A high-falutin’ dry rosé from 47-Ten feet high
It’s a busy fin de semana.

The 47-Ten 2012 Grand Valley Rosé is part of the 47-Ten line of wines produced by Canyon Wind Cellars in Palisade. The 2012 vintage was perfect, said winemaker Jay Christianson.
I’m on the road Thursday through Saturday, headed to Gunnison for a meeting and then on to Denver on Friday for the Governor’s Cup Awards Presentation on Friday night and the Colorado Urban Winefest (presented by Westminster Total Beverage) on Saturday, all part of the 2013 Colorado Wine Week.
Yay, to drink great Colorado wine and hobnob with the, well, hobnobbers.
But first, the important things, like Day 4 of the Colorado Wine Week Challenge.
You remember? Opening and sharing (that’s very important) a different Colorado wine everyday. Or night. Or day and night, if you wish.
Tonight’s wine (it’s 9:30 p.m., y’all, I just got home) is something special in a different way. It’s the 47-10 Grand Valley Rosé, a 100-percent merlot, tinted luscious deep-pink/salmon rose with a hint of oranges and strawberries on the nose and plenty of strawberries, citrus and acidity in the mouth.
47-Ten is the, well, maybe you could call it part of the “entry level” line of wines from Canyon Wind Cellars in Palisade, which also makes the Canyon Wind Cellars Varietal Series of wines (a bit more pricey) as well as the CWC Reserve and Dessert wines.

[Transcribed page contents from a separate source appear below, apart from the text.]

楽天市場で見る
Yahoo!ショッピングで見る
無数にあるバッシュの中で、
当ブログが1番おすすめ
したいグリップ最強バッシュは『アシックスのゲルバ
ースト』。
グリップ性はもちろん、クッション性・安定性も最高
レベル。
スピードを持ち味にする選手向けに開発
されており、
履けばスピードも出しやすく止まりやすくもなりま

47-Ten refers to the elevation (4,710 feet) of the Canyon Wind Cellars vineyard from which this merlot came.
I was lucky enough to bump into co-winemaker and co-owner Jay Christianson (his amazing wife Jennifer shares both duties) and he said the 2012 vintage was superb.

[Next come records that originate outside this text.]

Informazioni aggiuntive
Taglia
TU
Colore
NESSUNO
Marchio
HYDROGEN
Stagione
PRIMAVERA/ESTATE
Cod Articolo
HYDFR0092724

“It was a great vintage for us,” he said. “We picked this off our older merlot vines and did something different this time.
“We picked, crushed and destemmed half of the crop early in the morning and then put it in tanks topped with CO2 for seven hours, to get more extraction.”
Then the other half was picked, crushed, destemmed, and added to the first half.
“So the wine has a great body and mouthfeel to it,” he said. “It’s very French.”
Which means it’s also really dry, which makes it special because it’s tasty, affordable and one of only two (that I know of) dry rosés produced in the Grand Valley.
“I think we need more dry rosés,” said Jay with a laugh. “I really like them.”
I agree, but only if they match the quality of the 47-Ten Rosé.
The 47-Ten Rose is $12.95 SRP and $11.01 to Canyon Wine Cellars wine club members.